Changes in Visuals and Algorithms
- Addition of a Recovery link In the IHCA and OHCA Chains of Survival
- Modification of the Cardiac Arrest algorithm to encourage early administration of epinephrine for nonshockable rhythms
- New lay-rescuer Opioid-Associated Arrest Algorithm
- New trained rescuer Opioid-Associated Arrest Algorithm
- Modification of the Post-Cardiac Arrest Care algorithm to encourage the need to prevent hypoxemia, hypotension, and hyperoxia
- New Cardiac Arrest in Pregnancy algorithm
- New visual with information about neuroprognostication after ROSC
Key Changes
In addition to the new algorithms and modifications to the existing algorithms, additional changes to the guidelines include:
- Lay-rescuer initiation of CPR: AHA and ILCOR recommend that lay rescuers perform CPR on any patient with presumed cardiac arrest. The risk of harm from CPR on a patient without a cardiac arrest is low.

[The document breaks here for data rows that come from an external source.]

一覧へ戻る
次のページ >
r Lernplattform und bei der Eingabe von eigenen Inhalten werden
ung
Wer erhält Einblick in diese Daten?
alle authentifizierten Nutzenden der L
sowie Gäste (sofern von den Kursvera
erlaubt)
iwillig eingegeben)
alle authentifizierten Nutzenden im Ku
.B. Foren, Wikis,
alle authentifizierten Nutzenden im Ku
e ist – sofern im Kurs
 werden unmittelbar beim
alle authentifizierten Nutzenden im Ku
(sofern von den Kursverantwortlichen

- Early administration of epinephrine: For patients in nonshockable cardiac arrest rhythms, epinephrine should be administered as soon as possible. For those with a shockable rhythm, epinephrine may be administered after defibrillation has failed.
- Use of audiovisual feedback devices: The use of feedback devices may improve CPR performance and survival to hospital discharge.

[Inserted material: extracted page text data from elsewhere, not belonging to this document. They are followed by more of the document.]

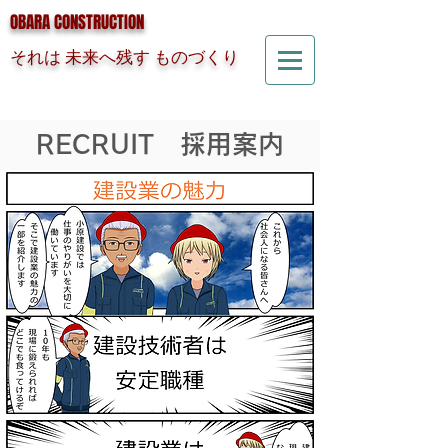
OBARA CONSTRUCTION
それは 未来へ残す ものづくり
RECRUIT 採用案内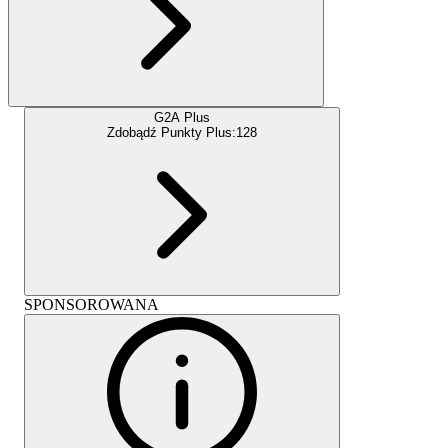
G2A Plus
Zdobądź Punkty Plus:
128
SPONSOROWANA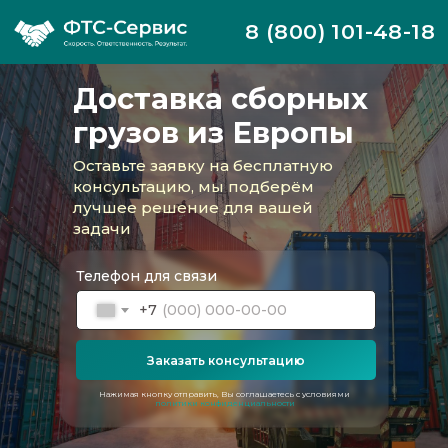
8 (800) 101-48-18
Доставка сборных
грузов из Европы
Оставьте заявку на бесплатную
консультацию, мы подберём
лучшее решение для вашей
задачи
Телефон для связи
+7
Заказать консультацию
ФТС-Сервис организует регулярные
перевозки сборных грузов из Евросоюза, в
Нажимая кнопку отправить, Вы соглашаетесь с условиями
том числе учитывая особые режимы,
политики конфиденциальности
санкционные ограничения и нештатные
ситуации. Мы предоставляем комплексный
сервис для клиентов, которым важно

- Monitoring of CPR quality: Improved data supports the use of arterial blood pressure and end-tidal CO2 monitoring (at least 10 mm Hg but > 20 mm Hg is ideal) to monitor the quality of CPR and improve the likelihood of ROSC.
- Sequential defibrillation: There is no evidence to support the use of applying two nearly simultaneous shocks for shockable rhythms in cardiac arrest.
- IV access over IO access: In cardiac arrest, IV access may be attempted first during cardiac arrest since the IV route has been found to have better clinical outcomes than IO. If an IV cannot be established, providers should consider IO access.
- Support during recovery: This new guideline adds a recovery component to the IHCA and OHCA chains of survival. This recommendation includes rehabilitation assessment and treatment before hospital discharge for cardiac arrest survivors and their families. This would include cardiopulmonary, neurologic, return to work, post-traumatic stress, and assessment and treatment of fatigue.
- Lay-rescuer debriefings: Although debriefings for providers has been a recommendation, AHA and ILCOR now recommend debriefings for lay-rescuers, EMS personnel, and hospital providers following a cardiac arrest.
- Cardiac arrest during pregnancy: There is a new algorithm for the in-hospital pregnant patient in cardiac arrest. In the pregnant patient with cardiac arrest, airway and oxygenation management must be prioritized. Fetal monitoring should not be initiated. After ROSC, targeted temperature management should be initiated with continuous fetal monitoring for bradycardia.